Wellerstein, nükleer bombalarla yaptığımız en çılgın şeyin, bugün de bir düzeyde hâlâ yapmakta olduğumuz bir şey olduğunu söylüyor. Elimizde bu kadar çok sayıda bombanın bulunmasının ve bunların bir anda kalabalık bölgelere ateş edilmeye hazır olmasının oldukça çılgınca olduğunu söylüyor.

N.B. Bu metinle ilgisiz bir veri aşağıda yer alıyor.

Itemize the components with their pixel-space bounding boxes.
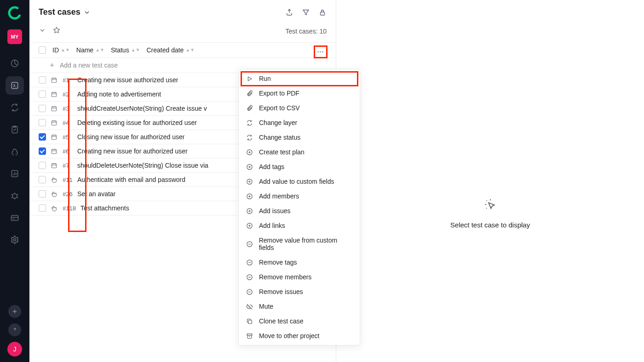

"Ay'a nükleer silah fırlatmak bile 10.000 nükleer silaha sahip olmak kadar kötü bir fikir değil. Birçoğu multi-megaton menzilde ve onları 24 saat boyunca alarma geçiriyorlar," diyor Wellerstein. diyor. "Bir bakıma yaptıkları şeyler çok daha çılgıncaydı ama biz bunu bir nevi normalleştirdik."
Editörlerin Önerileri
- Neden tekrar aya gidiyoruz? NASA astronotu Kjell Lindgren açıklıyor
- Kendin Yap ay habitatında yaşamak için Kuzey Kutbu'na gidiyorlar. 3 aylık
Yaşam tarzınızı yükseltinDigital Trends, en son haberler, eğlenceli ürün incelemeleri, anlayışlı başyazılar ve türünün tek örneği olan ön incelemelerle okuyucuların teknolojinin hızlı tempolu dünyasını takip etmelerine yardımcı olur.